The experience left a lasting impression on those who flew the missions. Grant recalled that the most memorable moment came when a rescue pilot arrived at a rough site and saw arms sticking out from mudslides—an image that underscored the life-or-death stakes of the work, even as the operation broadened to deliver food, medicine, and relief supplies to those in need.
The long arc of the relief effort stretched through the weeks that followed. Grant noted that the organization and allocation of donations—whether aircraft, helicopters, or ground transport—proved essential to extending relief to the mountains. “The people that donated their supplies, their people, their helicopters, whatever it was…that was the best part,” he said. Lane echoed a similar sentiment about the spirit of cooperation that defined the relief effort, noting how quickly local airports were able to assemble and dispatch cargo for deeper inland delivery.
As recovery progressed, the region’s leadership emphasized that the humanitarian response was a collective process. The NCNG and partner agencies used air assets to reach homes that remained cutoff by washed-out roads, fallen trees, and ongoing aftershocks of damage from the storm. The network of volunteer pilots, airport volunteers, and military responders helped stabilize the immediate aftermath and contributed to longer-term recovery by supporting supply chains for essential goods and medications.
Two vantage points crystallize the scale: the near-term necessity of aerial rescues and the longer-term logistics of distributing aid. The aerial missions, which began as urgent life-safety operations, evolved into a broader relief effort that included food, fuel, medicine, and basic supplies. The coordination that emerged among volunteers, local authorities, and military partners demonstrated how communities can mobilize in the absence of standard communication channels and disrupted infrastructure.

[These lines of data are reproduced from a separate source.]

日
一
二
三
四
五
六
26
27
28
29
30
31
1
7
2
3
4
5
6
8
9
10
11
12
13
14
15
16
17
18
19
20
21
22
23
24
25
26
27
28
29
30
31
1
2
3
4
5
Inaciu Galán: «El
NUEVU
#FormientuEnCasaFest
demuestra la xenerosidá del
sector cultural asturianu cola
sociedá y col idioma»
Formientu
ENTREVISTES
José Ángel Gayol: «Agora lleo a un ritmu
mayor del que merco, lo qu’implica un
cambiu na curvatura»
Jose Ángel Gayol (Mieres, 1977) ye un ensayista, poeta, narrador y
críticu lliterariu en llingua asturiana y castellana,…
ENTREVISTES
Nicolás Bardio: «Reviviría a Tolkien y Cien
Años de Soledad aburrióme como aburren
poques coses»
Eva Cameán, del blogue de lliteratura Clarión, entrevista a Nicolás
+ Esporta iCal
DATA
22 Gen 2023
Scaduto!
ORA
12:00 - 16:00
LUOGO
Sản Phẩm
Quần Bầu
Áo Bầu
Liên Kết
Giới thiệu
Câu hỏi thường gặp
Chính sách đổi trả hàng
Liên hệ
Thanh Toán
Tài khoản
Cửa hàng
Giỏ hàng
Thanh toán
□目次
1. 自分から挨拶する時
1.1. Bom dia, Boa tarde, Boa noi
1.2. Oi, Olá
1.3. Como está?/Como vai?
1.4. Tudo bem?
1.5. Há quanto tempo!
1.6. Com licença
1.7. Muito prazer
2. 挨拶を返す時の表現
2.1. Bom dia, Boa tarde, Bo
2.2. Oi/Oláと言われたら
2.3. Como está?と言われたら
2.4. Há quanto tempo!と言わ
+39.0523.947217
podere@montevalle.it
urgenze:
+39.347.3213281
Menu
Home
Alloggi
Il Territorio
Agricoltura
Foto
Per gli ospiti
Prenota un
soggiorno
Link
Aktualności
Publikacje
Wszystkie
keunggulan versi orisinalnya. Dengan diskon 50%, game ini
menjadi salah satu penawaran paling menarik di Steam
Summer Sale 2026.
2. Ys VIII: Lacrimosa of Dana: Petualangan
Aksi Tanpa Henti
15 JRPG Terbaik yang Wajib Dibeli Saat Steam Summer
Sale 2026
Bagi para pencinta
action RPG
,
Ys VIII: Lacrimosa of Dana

Looking back, those who flew the missions describe the relief effort as a turning point for local resilience. The combination of immediate rescue operations and sustained supply drops allowed people to begin rebuilding their lives despite continuing challenges from the storm’s impact. The lessons drawn from Helene emphasize the value of flexible, cross-jurisdictional cooperation and the critical role of aerial support in rural and mountainous regions where roads and cell networks can fail when disasters strike.

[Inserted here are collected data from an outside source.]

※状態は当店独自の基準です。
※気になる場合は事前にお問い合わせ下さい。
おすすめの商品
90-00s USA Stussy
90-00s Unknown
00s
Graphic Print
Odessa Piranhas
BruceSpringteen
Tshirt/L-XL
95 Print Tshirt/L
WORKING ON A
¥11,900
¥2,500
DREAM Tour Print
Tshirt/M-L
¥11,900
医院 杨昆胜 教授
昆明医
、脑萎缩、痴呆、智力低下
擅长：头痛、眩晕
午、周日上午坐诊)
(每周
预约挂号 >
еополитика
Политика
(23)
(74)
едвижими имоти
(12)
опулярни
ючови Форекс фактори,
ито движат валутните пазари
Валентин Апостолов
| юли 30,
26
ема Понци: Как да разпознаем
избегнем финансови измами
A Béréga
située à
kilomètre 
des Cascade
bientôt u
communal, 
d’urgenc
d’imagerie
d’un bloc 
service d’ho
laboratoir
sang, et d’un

As Western North Carolina continues to recover from Helene, organizers say the focus remains on rebuilding and supporting families who lost homes, livelihoods, and routine access to essential services. The experience of the volunteer pilots and the broader aerial-relief network remains a reference point for how communities might respond to future disasters—through rapid, coordinated action, shared resources, and a steadfast commitment to reaching people where they are, even when roads and communications are compromised.

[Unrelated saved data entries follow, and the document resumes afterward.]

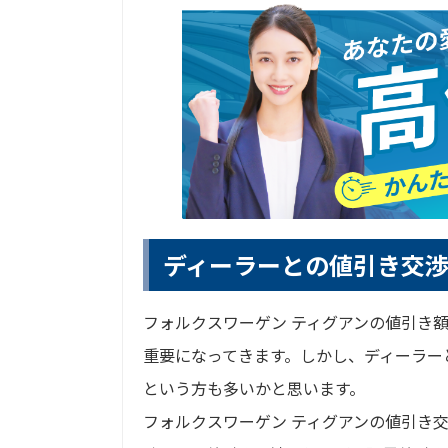
ディーラーとの値引き交
フォルクスワーゲン ティグアンの値引き
重要になってきます。しかし、ディーラー
という方も多いかと思います。
フォルクスワーゲン ティグアンの値引き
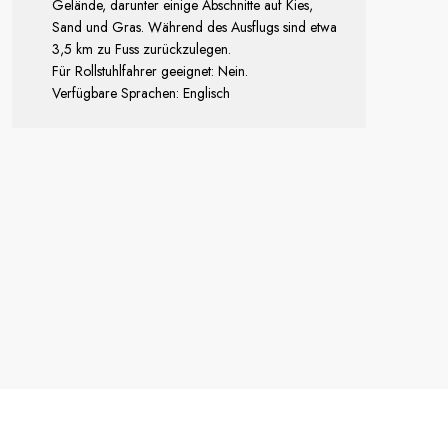
Gelände, darunter einige Abschnitte auf Kies,
Sand und Gras. Während des Ausflugs sind etwa
3,5 km zu Fuss zurückzulegen.
Für Rollstuhlfahrer geeignet: Nein.
Verfügbare Sprachen: Englisch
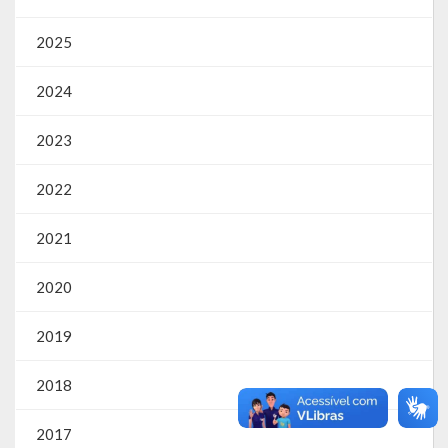
SIC
2025
Contratos
2024
Concurso Público
2023
Processo Seletivo
2022
Carta de Serviços
Repasses e Transferências
2021
2020
2019
2018
2017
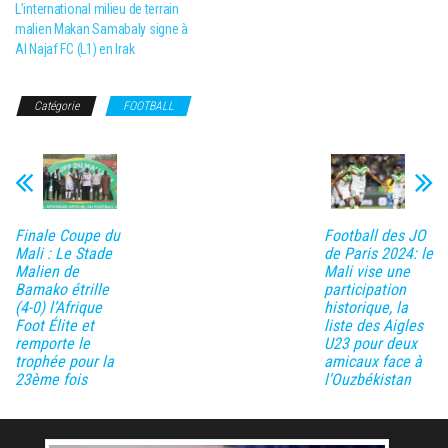
L’international milieu de terrain
malien Makan Samabaly signe à
Al Najaf FC (L1) en Irak
Catégorie
FOOTBALL
Finale Coupe du
Football des JO
Mali : Le Stade
de Paris 2024: le
Malien de
Mali vise une
Bamako étrille
participation
(4-0) l’Afrique
historique, la
Foot Élite et
liste des Aigles
remporte le
U23 pour deux
trophée pour la
amicaux face à
23ème fois
l’Ouzbékistan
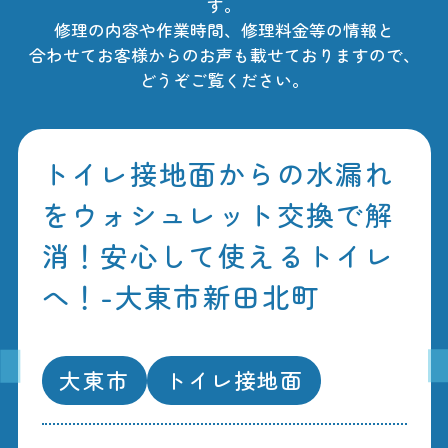
す。
修理の内容や作業時間、修理料金等の情報と
合わせてお客様からのお声も載せておりますので、
どうぞご覧ください。
トイレ接地面からの水漏れ
をウォシュレット交換で解
消！安心して使えるトイレ
へ！-大東市新田北町
大東市
トイレ接地面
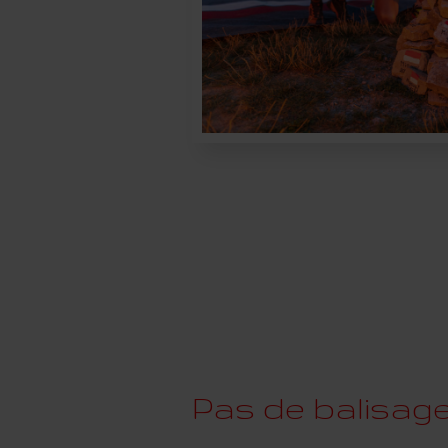
Pas de balisag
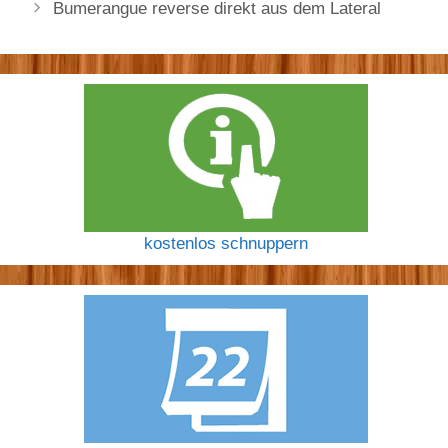
Bumerangue reverse direkt aus dem Lateral
kostenlos schnuppern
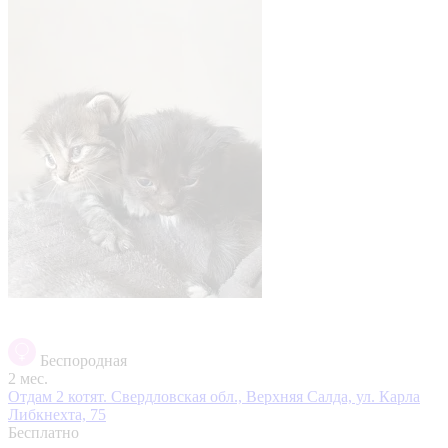
Беспородная
2 мес.
Отдам 2 котят.
Свердловская обл., Верхняя Салда, ул. Карла
Либкнехта, 75
Бесплатно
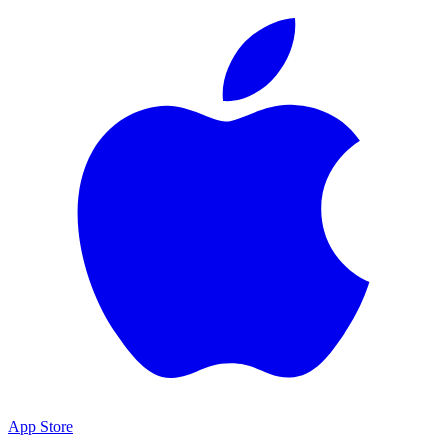
App Store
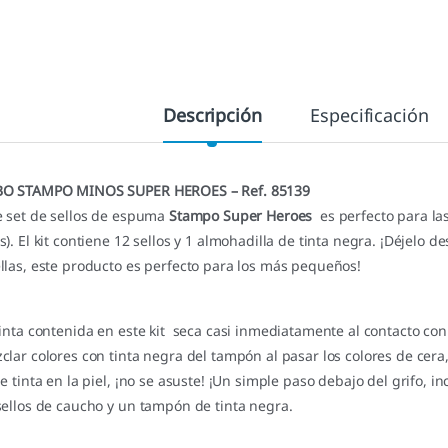
Descripción
Especificación
O STAMPO MINOS SUPER HEROES – Ref. 85139
e set de sellos de espuma
Stampo Super Heroes
es perfecto para la
s). El kit contiene 12 sellos y 1 almohadilla de tinta negra. ¡Déjelo 
llas, este producto es perfecto para los más pequeños!
tinta contenida en este kit seca casi inmediatamente al contacto con
clar colores con tinta negra del tampón al pasar los colores de cera, 
ne tinta en la piel, ¡no se asuste! ¡Un simple paso debajo del grifo, in
sellos de caucho y un tampón de tinta negra.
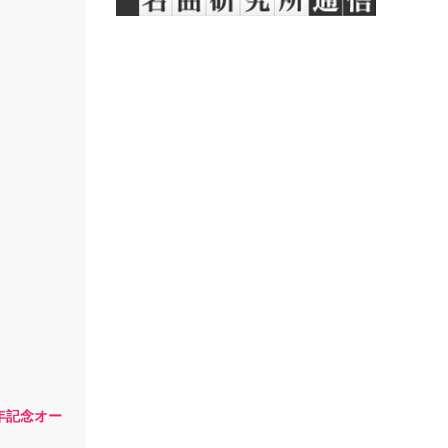
年記念オー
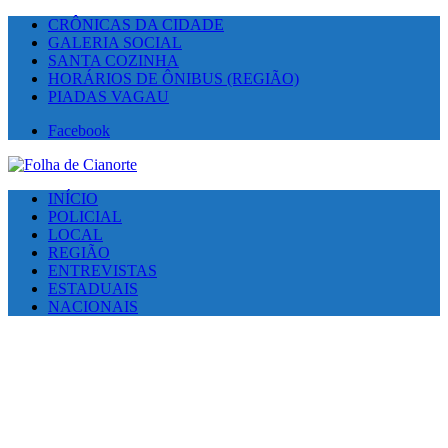
CRÔNICAS DA CIDADE
GALERIA SOCIAL
SANTA COZINHA
HORÁRIOS DE ÔNIBUS (REGIÃO)
PIADAS VAGAU
Facebook
INÍCIO
POLICIAL
LOCAL
REGIÃO
ENTREVISTAS
ESTADUAIS
NACIONAIS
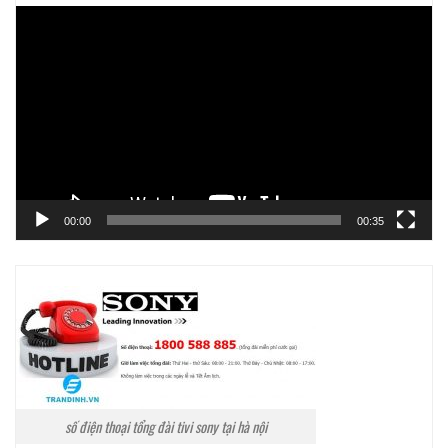
Trình
chơi
Video
00:00
00:35
số điện thoại tổng đài tivi sony tại hà nội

In the year since Helene’s strike, the trajectory of relief in Western North Carolina has underscored the importance of aerial capabilities in disaster response—both for the immediate retrieval of stranded residents and for the efficient distribution of aid to those who remain cut off from road networks and cell-service coverage. The efforts of Mattress, Grant, Lane, and countless others demonstrate how communities can mobilize quickly, coordinate across jurisdictions, and sustain relief operations through the long process of rebuilding after disaster.